Exercise description:
Beginning with the line that contains "info@vesti.ru", transcribe every line down to the end of the entries, exactly, and no other lines.

Exercise data:
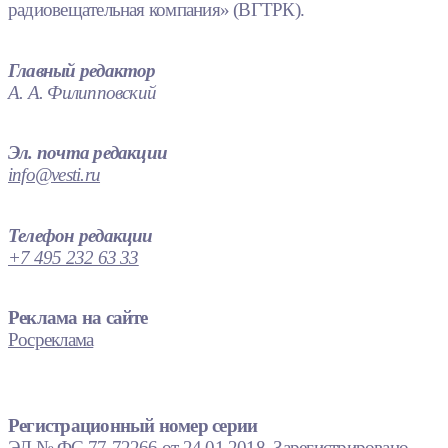
радиовещательная компания» (ВГТРК).
Главный редактор
А. А. Филипповский
Эл. почта редакции
info@vesti.ru
Телефон редакции
+7 495 232 63 33
Реклама на сайте
Росреклама
Регистрационный номер серии
ЭЛ № ФС 77-72266 от 24.01.2018. Зарегистрировано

Written solution:
info@vesti.ru
Телефон редакции
+7 495 232 63 33
Реклама на сайте
Росреклама
Регистрационный номер серии
ЭЛ № ФС 77-72266 от 24.01.2018. Зарегистрировано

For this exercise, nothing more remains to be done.